Problem:
Go to the line with "202 N Main St" in the records below, then output it and each following line exactly, up to and including the line with "Long answer". Skip pictures and add nothing.

Excerpted data:
▶
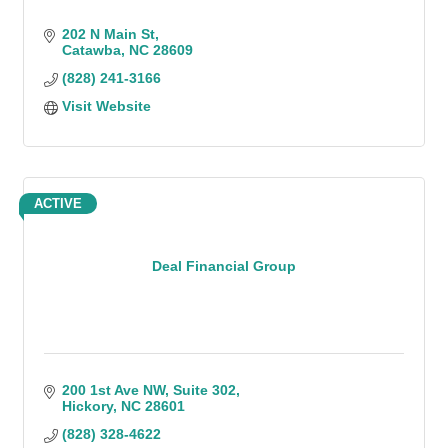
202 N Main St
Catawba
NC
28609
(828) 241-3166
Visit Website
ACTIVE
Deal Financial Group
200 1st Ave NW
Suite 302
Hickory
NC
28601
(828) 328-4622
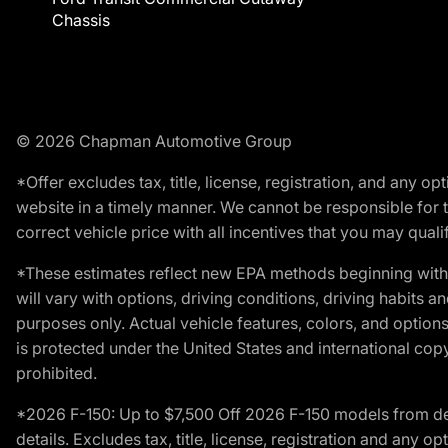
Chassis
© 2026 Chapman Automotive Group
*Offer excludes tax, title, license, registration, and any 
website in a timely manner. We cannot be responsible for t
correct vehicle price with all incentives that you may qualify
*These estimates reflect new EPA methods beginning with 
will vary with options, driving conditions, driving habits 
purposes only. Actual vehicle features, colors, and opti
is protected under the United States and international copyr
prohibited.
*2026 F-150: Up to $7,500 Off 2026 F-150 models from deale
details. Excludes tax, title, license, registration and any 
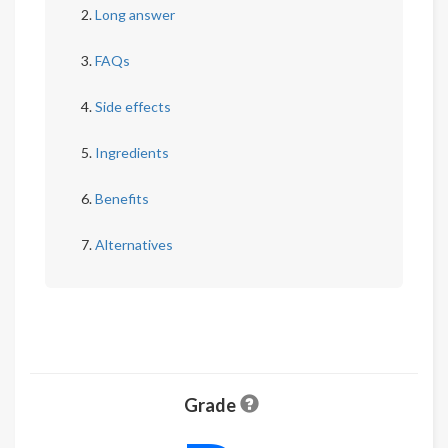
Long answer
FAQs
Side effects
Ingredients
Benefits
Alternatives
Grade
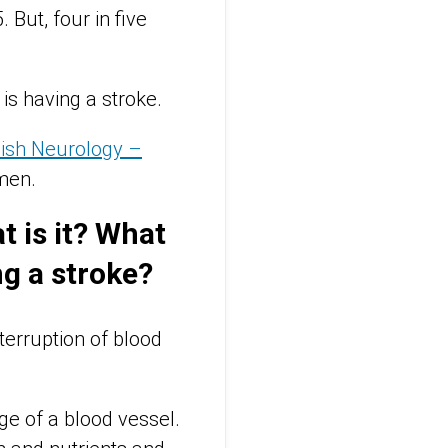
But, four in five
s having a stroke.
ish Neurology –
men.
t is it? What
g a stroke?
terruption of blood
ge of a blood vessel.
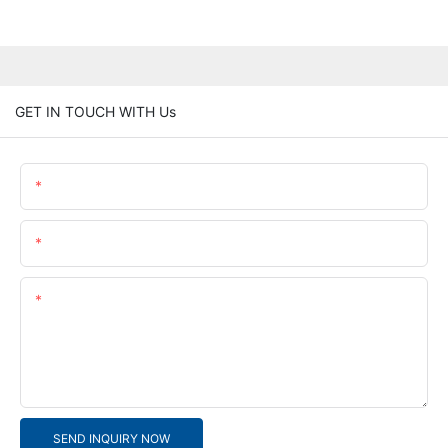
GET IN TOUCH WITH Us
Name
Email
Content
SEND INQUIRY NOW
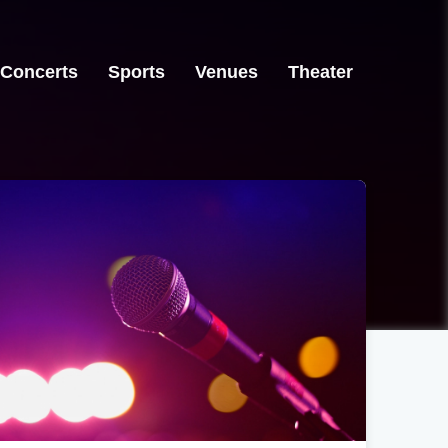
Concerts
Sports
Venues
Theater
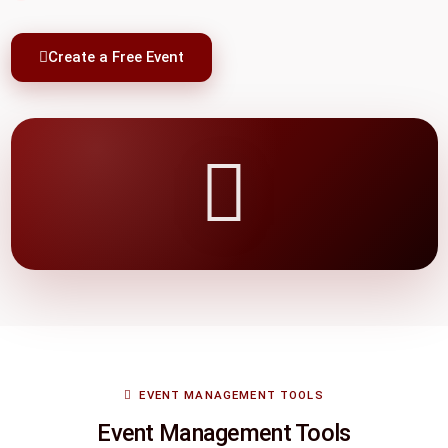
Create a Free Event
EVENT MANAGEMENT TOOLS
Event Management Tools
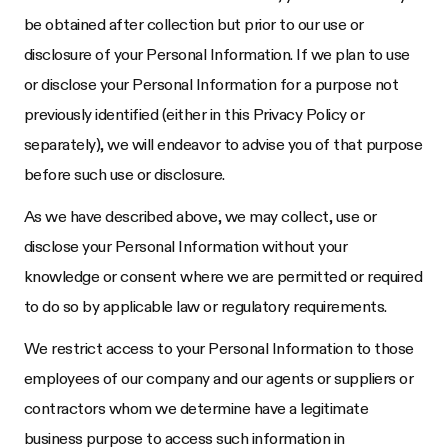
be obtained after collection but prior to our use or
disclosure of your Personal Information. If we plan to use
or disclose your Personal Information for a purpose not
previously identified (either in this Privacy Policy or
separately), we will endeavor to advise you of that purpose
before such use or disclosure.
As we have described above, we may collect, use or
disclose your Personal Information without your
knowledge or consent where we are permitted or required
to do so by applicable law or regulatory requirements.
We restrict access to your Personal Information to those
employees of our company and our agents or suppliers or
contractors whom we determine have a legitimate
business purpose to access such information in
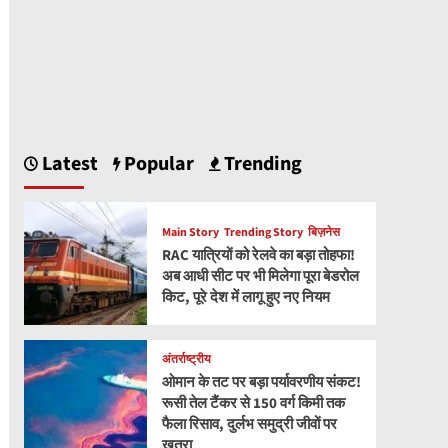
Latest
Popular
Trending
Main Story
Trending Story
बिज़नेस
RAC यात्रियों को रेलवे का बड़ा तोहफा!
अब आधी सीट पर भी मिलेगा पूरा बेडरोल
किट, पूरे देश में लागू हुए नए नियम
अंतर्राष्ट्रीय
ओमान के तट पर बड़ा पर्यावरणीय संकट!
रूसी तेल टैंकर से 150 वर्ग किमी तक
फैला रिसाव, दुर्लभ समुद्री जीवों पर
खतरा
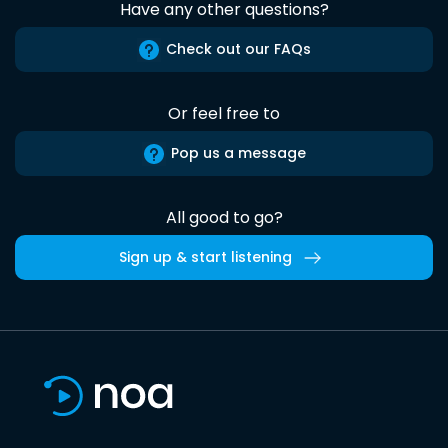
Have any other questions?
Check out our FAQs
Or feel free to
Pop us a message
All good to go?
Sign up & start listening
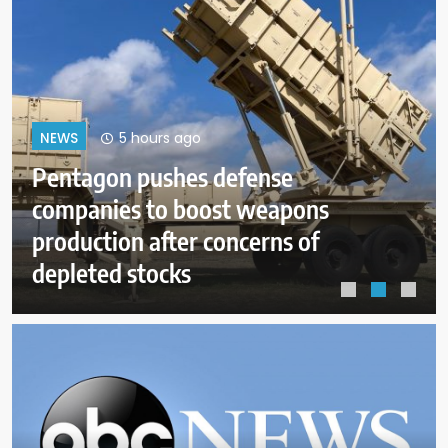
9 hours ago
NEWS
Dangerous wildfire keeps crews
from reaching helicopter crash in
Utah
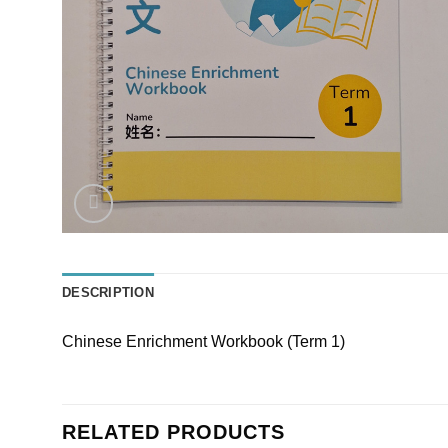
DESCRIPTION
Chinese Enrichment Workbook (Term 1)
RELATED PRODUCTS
◀
▶
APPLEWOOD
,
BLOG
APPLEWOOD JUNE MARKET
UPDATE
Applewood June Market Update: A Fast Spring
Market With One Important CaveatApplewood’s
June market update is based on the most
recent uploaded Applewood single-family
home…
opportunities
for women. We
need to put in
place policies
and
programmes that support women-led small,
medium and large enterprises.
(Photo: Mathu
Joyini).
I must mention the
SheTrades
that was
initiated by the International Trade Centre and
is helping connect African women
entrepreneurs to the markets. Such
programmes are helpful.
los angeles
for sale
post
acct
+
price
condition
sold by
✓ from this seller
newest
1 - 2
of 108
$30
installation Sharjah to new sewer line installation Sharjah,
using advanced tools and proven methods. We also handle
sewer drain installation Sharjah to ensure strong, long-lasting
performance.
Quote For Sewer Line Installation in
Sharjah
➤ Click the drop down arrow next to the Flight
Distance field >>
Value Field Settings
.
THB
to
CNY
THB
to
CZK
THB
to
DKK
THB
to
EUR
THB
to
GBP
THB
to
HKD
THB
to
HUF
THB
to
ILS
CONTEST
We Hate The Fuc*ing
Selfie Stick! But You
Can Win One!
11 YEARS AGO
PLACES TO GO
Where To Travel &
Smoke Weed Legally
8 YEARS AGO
◀
▶
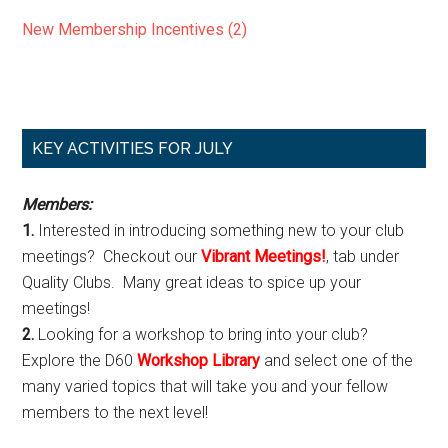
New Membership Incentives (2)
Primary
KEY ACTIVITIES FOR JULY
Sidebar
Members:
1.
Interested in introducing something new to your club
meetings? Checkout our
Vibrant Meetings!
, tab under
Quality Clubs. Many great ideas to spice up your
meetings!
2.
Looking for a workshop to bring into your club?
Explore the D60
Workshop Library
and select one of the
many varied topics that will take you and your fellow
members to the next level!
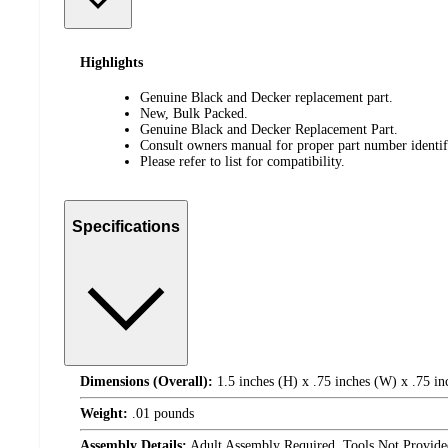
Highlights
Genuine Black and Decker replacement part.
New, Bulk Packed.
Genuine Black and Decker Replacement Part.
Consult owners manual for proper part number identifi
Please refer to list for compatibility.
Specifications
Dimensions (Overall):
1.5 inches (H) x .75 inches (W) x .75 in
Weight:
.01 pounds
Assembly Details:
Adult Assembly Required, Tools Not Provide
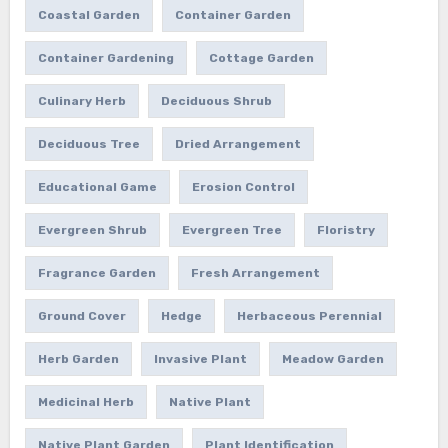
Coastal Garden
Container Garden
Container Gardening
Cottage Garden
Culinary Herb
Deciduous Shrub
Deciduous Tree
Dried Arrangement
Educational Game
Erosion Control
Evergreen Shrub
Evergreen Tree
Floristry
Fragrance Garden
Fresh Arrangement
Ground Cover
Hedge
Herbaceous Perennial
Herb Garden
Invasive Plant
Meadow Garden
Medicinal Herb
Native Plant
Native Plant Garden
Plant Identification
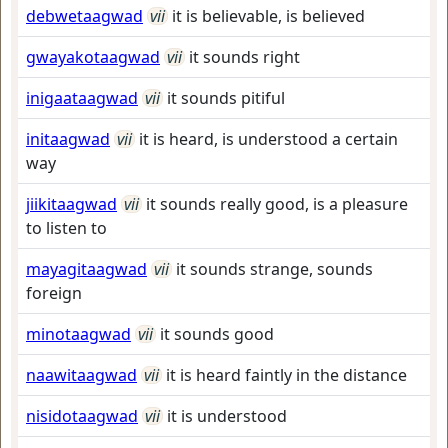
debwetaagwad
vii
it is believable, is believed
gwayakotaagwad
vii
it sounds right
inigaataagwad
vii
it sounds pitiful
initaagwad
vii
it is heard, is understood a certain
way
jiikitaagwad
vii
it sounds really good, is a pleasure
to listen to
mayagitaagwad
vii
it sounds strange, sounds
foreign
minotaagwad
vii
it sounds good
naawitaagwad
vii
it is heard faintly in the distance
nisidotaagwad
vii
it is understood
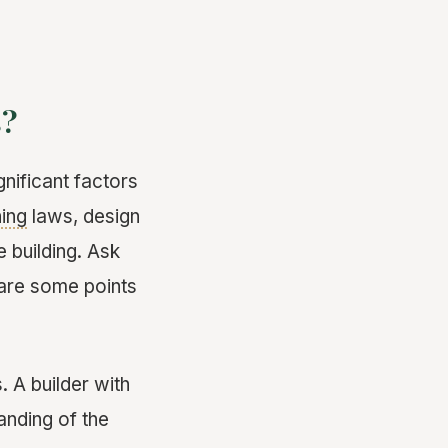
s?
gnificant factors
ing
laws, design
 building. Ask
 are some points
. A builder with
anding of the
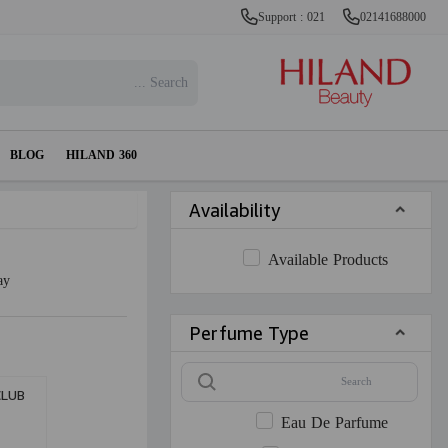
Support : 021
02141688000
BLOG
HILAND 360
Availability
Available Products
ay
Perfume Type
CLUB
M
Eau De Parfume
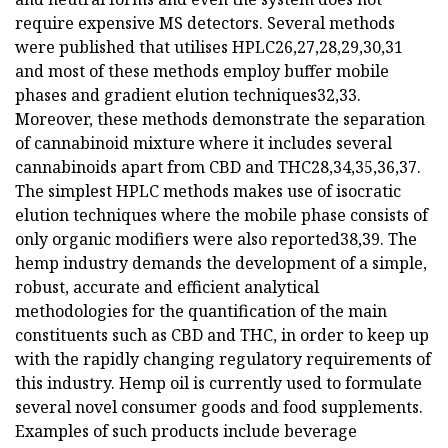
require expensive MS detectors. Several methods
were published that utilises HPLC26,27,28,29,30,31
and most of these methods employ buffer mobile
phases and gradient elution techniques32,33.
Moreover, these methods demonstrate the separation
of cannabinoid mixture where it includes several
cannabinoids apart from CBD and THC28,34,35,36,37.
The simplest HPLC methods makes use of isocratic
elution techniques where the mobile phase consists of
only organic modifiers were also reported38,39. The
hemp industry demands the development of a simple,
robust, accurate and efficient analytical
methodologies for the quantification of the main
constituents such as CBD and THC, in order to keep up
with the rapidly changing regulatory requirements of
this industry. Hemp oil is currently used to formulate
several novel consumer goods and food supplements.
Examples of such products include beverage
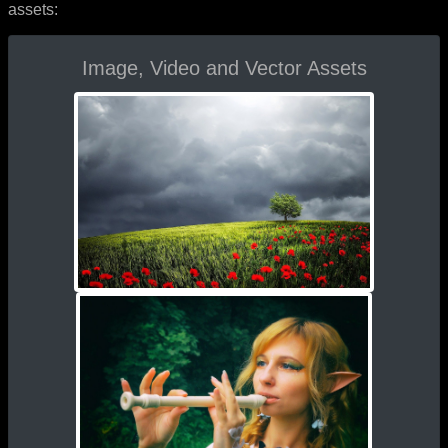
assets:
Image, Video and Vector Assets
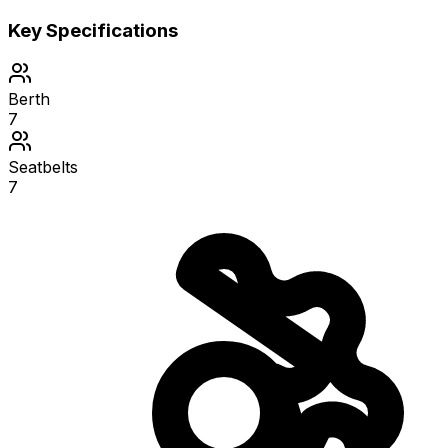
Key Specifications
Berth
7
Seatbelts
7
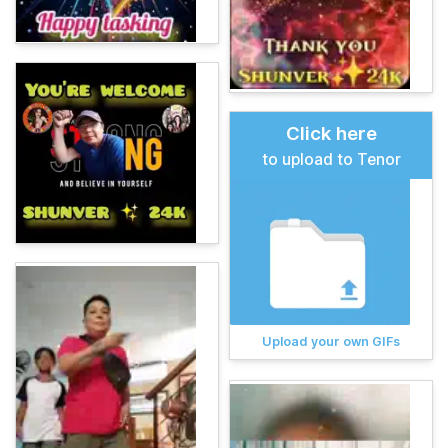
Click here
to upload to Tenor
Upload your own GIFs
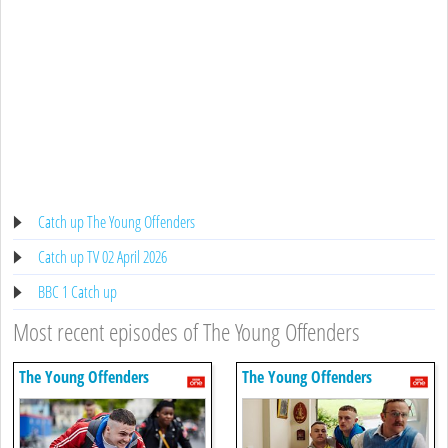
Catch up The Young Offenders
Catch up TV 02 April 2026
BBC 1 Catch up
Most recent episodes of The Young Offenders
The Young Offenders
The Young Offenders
◀
Problem solution:
202 N Main St
Catawba
NC
28609
(828) 241-3166
Visit Website
ACTIVE
Deal Financial Group
200 1st Ave NW
Suite 302
Hickory
NC
28601
(828) 328-4622
Chassis
© 2026 Chapman Automotive Group
*Offer excludes tax, title, license, registration, and any 
website in a timely manner. We cannot be responsible for t
correct vehicle price with all incentives that you may qualify
*These estimates reflect new EPA methods beginning with 
will vary with options, driving conditions, driving habits 
purposes only. Actual vehicle features, colors, and opti
is protected under the United States and international copyr
prohibited.
*2026 F-150: Up to $7,500 Off 2026 F-150 models from deale
details. Excludes tax, title, license, registration and any 
Long answer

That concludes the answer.